Asistí anoche al ensayo general de la obra De ratones y hombres, de John Steinbeck, en el teatro Español. Dirige el montaje Miguel del Arco, que es, desde su irrupción con La función por hacer, una suerte de rey Midas teatral que convierte en oro todo lo que toca: El proyecto Youkali, Veraneantes, La violación de Lucrecia, Juicio a una zorra... Son suficientes argumentos para considerarle uno de los directores/dramaturgos más interesantes del panorama teatral español. No es extraño, pues, que en el patio de butacas -aforo completo, con mayoría de actores y gentes de la profesión- hubiera un hormigueo especial, que se tradujo, al caer el telón, en una unánime y efusiva ovación.
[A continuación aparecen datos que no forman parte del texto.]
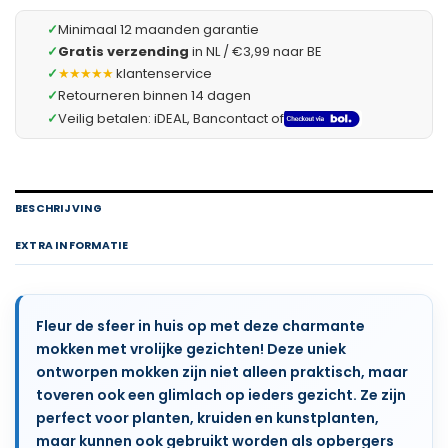
✓
Minimaal 12 maanden garantie
✓
Gratis verzending
in NL / €3,99 naar BE
✓
★★★★★
klantenservice
✓
Retourneren binnen 14 dagen
✓
Veilig betalen: iDEAL, Bancontact of
BESCHRIJVING
EXTRA INFORMATIE
Fleur de sfeer in huis op met deze charmante
mokken met vrolijke gezichten! Deze uniek
ontworpen mokken zijn niet alleen praktisch, maar
toveren ook een glimlach op ieders gezicht. Ze zijn
perfect voor planten, kruiden en kunstplanten,
maar kunnen ook gebruikt worden als opbergers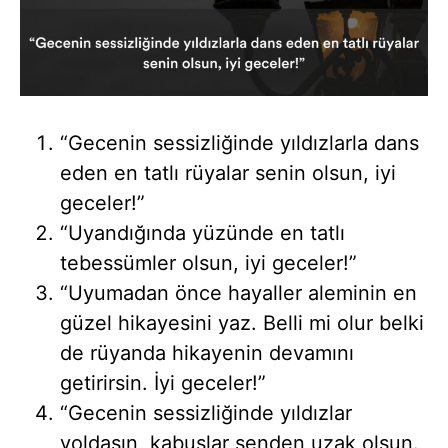
“Gecenin sessizliğinde yıldızlarla dans
eden en tatlı rüyalar senin olsun, iyi
geceler!”
“Uyandığında yüzünde en tatlı
tebessümler olsun, iyi geceler!”
“Uyumadan önce hayaller aleminin en
güzel hikayesini yaz. Belli mi olur belki
de rüyanda hikayenin devamını
getirirsin. İyi geceler!”
“Gecenin sessizliğinde yıldızlar
yoldaşın, kabuslar senden uzak olsun.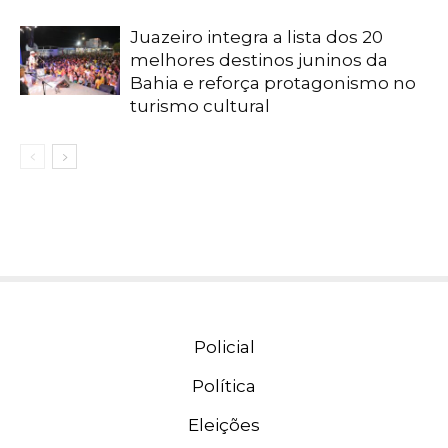
Juazeiro integra a lista dos 20
melhores destinos juninos da
Bahia e reforça protagonismo no
turismo cultural
Policial
Política
Eleições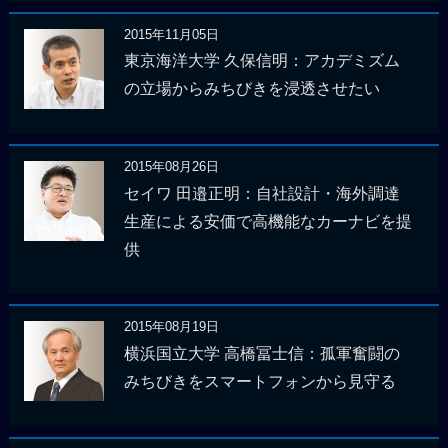
2015年11月05日
東京海洋大学 久保信明：アカデミズム
の立場からみちびきを浸透させたい
2015年08月26日
セイワ 田邉正明：自社設計・海外調達
生産による安価で高機能なカーナビを提
供
2015年08月19日
横浜国立大学 高橋冨士信：孤軍奮闘の
みちびきをスマートフォンから見守る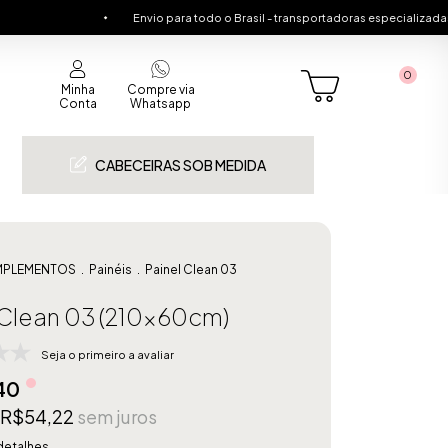
Envio para todo o Brasil - transportadoras especializadas
Cabeceira
0
Minha
Compre via
Conta
Whatsapp
CABECEIRAS SOB MEDIDA
PLEMENTOS
.
Painéis
.
Painel Clean 03
 Clean 03 (210x60cm)
Seja o primeiro a avaliar
40
R$54,22
sem juros
detalhes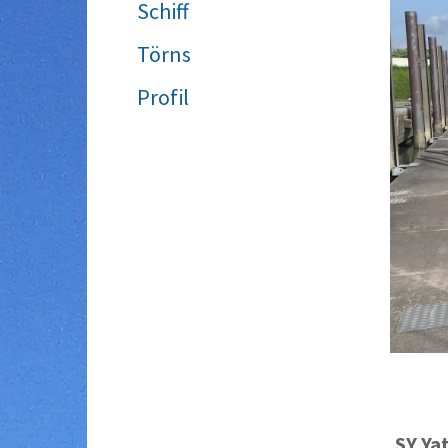
Schiff
Törns
Profil
SY
Ya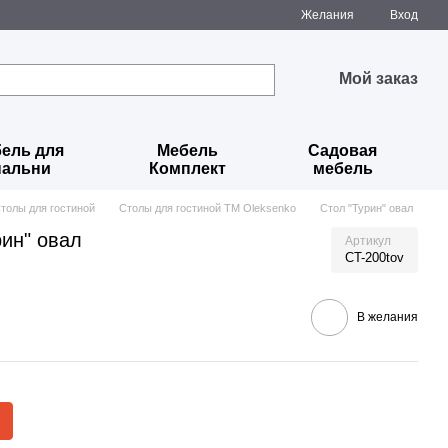
Желания
Вход
Мой заказ
ель для
Мебель
Садовая
пальни
Комплект
мебель
толы для гостиной
Столы для гостиной TM Oleksenko
Стол "Турин" овал
рин" овал
Артикул
CT-200tov
В желания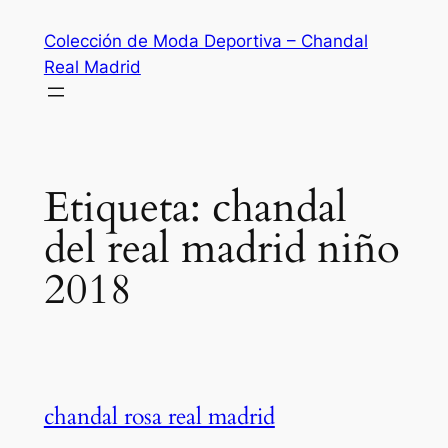
Saltar
Colección de Moda Deportiva – Chandal
al
Real Madrid
contenido
Etiqueta:
chandal
del real madrid niño
2018
chandal rosa real madrid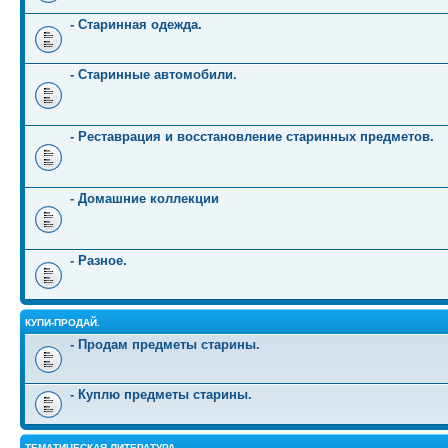
- Старинная одежда.
- Старинные автомобили.
- Реставрация и восстановление старинных предметов.
- Домашние коллекции
- Разное.
КУПИ-ПРОДАЙ.
- Продам предметы старины.
- Куплю предметы старины.
ТЕМАТИЧЕСКАЯ ЛИТЕРАТУРА.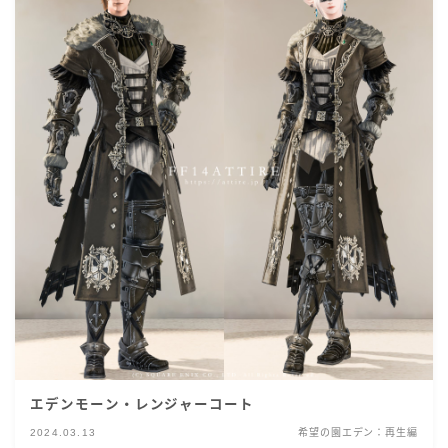
エデンモーン・レンジャーコート
2024.03.13
希望の園エデン：再生編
De ratones y hombres es, por encima de todo, un espectáculo lleno de emoción. La hay en el texto de Steinbeck, centrado en la peripecia de dos amigos, dos parias que viajan de lugar en lugar en busca de un trabajo con el que poder subsistir en los agobiantes años de la gran depresión; la hay en la apasionante lectura que hace Miguel del Arco, creador de un espectáculo admirable y conmovedor, por momentos hipnótico; y la hay, naturalmente, en el excepcional trabajo de los intérpretes, encabezados por Fernando Cayo y Roberto Álamo.
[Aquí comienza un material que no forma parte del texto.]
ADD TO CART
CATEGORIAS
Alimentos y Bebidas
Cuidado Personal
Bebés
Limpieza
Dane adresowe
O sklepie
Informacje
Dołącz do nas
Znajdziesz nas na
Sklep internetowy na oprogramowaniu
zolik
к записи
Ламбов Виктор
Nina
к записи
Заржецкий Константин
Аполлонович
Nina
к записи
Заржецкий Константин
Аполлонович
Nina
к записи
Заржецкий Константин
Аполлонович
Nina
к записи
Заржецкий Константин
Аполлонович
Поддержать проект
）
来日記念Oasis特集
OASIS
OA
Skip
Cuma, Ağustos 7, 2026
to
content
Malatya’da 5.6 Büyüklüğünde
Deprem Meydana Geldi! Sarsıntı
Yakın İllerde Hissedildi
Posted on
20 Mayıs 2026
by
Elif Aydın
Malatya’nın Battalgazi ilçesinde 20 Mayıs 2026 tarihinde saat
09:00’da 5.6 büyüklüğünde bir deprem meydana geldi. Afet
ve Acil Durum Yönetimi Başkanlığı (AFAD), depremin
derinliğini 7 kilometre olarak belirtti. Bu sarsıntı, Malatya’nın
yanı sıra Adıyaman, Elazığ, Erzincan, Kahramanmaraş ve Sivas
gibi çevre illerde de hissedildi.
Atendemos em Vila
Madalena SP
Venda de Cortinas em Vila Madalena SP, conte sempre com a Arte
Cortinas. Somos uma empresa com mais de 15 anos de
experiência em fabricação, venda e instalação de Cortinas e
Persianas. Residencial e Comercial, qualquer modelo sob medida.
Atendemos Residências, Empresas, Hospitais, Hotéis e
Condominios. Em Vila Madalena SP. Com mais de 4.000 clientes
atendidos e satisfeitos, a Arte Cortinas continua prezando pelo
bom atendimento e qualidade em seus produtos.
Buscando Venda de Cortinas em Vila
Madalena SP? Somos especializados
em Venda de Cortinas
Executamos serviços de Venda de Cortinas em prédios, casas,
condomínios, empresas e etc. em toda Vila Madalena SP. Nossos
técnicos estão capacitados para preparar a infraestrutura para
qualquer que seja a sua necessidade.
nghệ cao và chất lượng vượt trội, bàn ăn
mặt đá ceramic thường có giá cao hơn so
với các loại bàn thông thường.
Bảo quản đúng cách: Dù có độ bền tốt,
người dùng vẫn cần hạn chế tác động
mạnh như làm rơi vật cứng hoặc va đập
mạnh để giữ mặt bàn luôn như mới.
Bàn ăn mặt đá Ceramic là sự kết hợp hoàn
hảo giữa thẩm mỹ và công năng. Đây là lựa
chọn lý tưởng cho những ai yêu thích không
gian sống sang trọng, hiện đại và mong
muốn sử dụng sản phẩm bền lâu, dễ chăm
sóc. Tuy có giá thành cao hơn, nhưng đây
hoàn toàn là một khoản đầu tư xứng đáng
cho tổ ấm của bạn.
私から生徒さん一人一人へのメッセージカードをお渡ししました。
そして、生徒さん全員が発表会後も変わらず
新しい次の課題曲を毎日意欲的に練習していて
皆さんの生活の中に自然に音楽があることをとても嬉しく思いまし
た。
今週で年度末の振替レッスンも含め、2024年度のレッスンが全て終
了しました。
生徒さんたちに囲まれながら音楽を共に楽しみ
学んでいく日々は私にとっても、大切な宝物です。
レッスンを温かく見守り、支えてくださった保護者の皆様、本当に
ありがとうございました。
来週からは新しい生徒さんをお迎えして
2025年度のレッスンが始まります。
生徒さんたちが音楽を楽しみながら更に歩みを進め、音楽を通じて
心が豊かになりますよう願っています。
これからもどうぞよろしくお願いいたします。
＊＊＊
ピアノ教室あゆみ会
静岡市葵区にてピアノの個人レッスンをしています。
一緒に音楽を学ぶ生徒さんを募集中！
De ratones y hombres es una historia trágica, un lóbrego aguafuerte donde la tinta dibuja el negro sudor de los trabajadores, casi esclavos, que retrata Steinbeck; no hay apenas luz en una existencia amarga y sin otra alegría que una copa y una mujer los fines de semana. Lennie, el gigantón descerebrado, y George, obligado por no se sabe qué motivo, moral o familiar, a cargar con él en su peregrinaje laboral, son dos personajes de vida lastimosa, lo mismo que aquellos con quienes tropiezan en la granja que les acoge: un viejo sin una mano que arrastra con él a un perro moribundo; un negro con la espalda rota; una mujer sin nombre a quienes todos consideran una furcia despreciable y que no busca sino un poco de conversación que la saque de su aburrida rutina...
Pero Miguel del Arco abre las ventanas de la agobiante tragedia para darle a la función un aire respirable, donde las risas están permitidas; los personajes encuentran la compasión primero y la complicidad después de los espectadores, que entran de lleno en una historia de carne y hueso, real y cercana, por muy lejanos que estén de nosotros (relativamente, claro) la historia y el lugar donde se desarrolla. Y lo hace con su habitual gusto por el detalle, con pinceladas llenas de humanidad y verdad.
Los actores son el otro gran activo del espectáculo. Sobre Roberto Álamo y Fernando Cayo descansa la mayor parte de la función; aquel ofrece un gigantón infantil, adorable, divertido en su estupidez, en un trabajo excepcional para un personaje simple (no en su acepción de sencillo) pero peligroso. Cayo, por su parte, dibuja con precisión los variados matices de su personaje: ternura, amistad, sensatez... "Yo cuido de ti y tú cuidas de mí", se dicen ambos, y no son solo los personajes quienes se otorgan ese cuidado: también lo hacen los dos actores. Irene Escolar es la única mujer en el reparto; en cada trabajo crece un poco más, y la frustración y los sueños perdidos de su personaje encuentran una exacta traducción en su sobresaliente interpretación. Junto a ellos un excelente reparto donde destacan, también, Antonio Canal o Emilio Buale y que contribuyen a crear un magnífico espectáculo que está a la altura de los últimos años del Español y de los anteriores trabajos de Miguel del Arco.